And off they all go to look for Ray Brower, with $2.37 between them and no food. Ray Brower is officially missing, a twelve year old kid who went out to pick blueberries three days earlier and never came back. However Vern knows he's dead because, while under his house looking for his penny jar, he overhears his brother Billy telling Charlie Hogan about having found the body. Billy can't report it because he was in a stolen car at the time, so Vern rushes over to tell his friends. Opportunity is knocking and these kids know it. If they find the body themselves, they're sure to get into the paper, maybe even onto TV and that's the big time. There's a whole subplot about the elder kids, the gang run by Ace Merrill that Billy and Charlie belong to, along with Chris's elder brother Eyeball, but they're just a distraction. We're really here to watch the four younger kids on their quest to find the MacGuffin that provided the title of King's novella, The Body.

In doing so they reach adulthood, the shared experience leading every one of them to come to terms with something in their own lives without any of it ever seeming forced. That's by far the greatest success of this film and it's why it's staying the course while others fall by the wayside. Stand By Me is forty places higher in the IMDb Top 250 than it was when I grabbed the list in 2004 to work through. I'm still not sure where most of the credit is due. Certainly King's talent for telling adult stories through the eyes of children suggests the source material is most likely, but from what I've read about it it's darker and more pessimistic than the movie. Director Rob Reiner brings a far more subtle touch to proceedings than he did a couple of years earlier with This is Spinal Tap and would a year later with The Princess Bride. Raynold Gideon and Bruce Evans wrote the screenplay after collaborating on Starman and this is definitely a notch up from that.

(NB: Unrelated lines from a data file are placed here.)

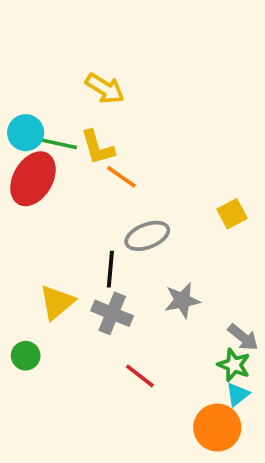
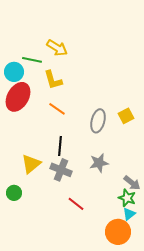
green line: (59, 144) -> (32, 60), moved
orange line: (121, 177) -> (57, 109), moved
gray ellipse: (147, 236) -> (98, 121), moved, turned -55

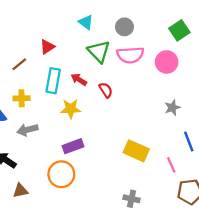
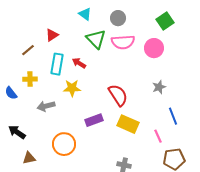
red semicircle: (106, 90) -> (118, 95), moved, size x1.6
gray arrow: (27, 130) -> (46, 106), moved
purple rectangle: (73, 146) -> (94, 120), moved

Perhaps it's a combination of the restraint of the filmmakers, the nostalgia of the story and the performances of the child actors that really sells the movie. Each of the four gets plenty of opportunity in the spotlight to define their past through clever vignettes and set up a way to get beyond it. Teddy decides to play chicken with a train, pretending he's storming the beach at Normandy like his hero father, even though the man had tried to kill him. At the junkyard he's forced by the owner through a fence to come to terms with the fact that his dad is insane and some of the wildness is pressured out of him. Vern panics when they all toss coins to see who has to go to the store for provisions and everyone comes up tails. That's a goocher and it's the worst luck imaginable. He panics at everything but when he's forced to face his panic and get over a railway bridge before the train barrelling up behind them knocks them off, he finds he can do it.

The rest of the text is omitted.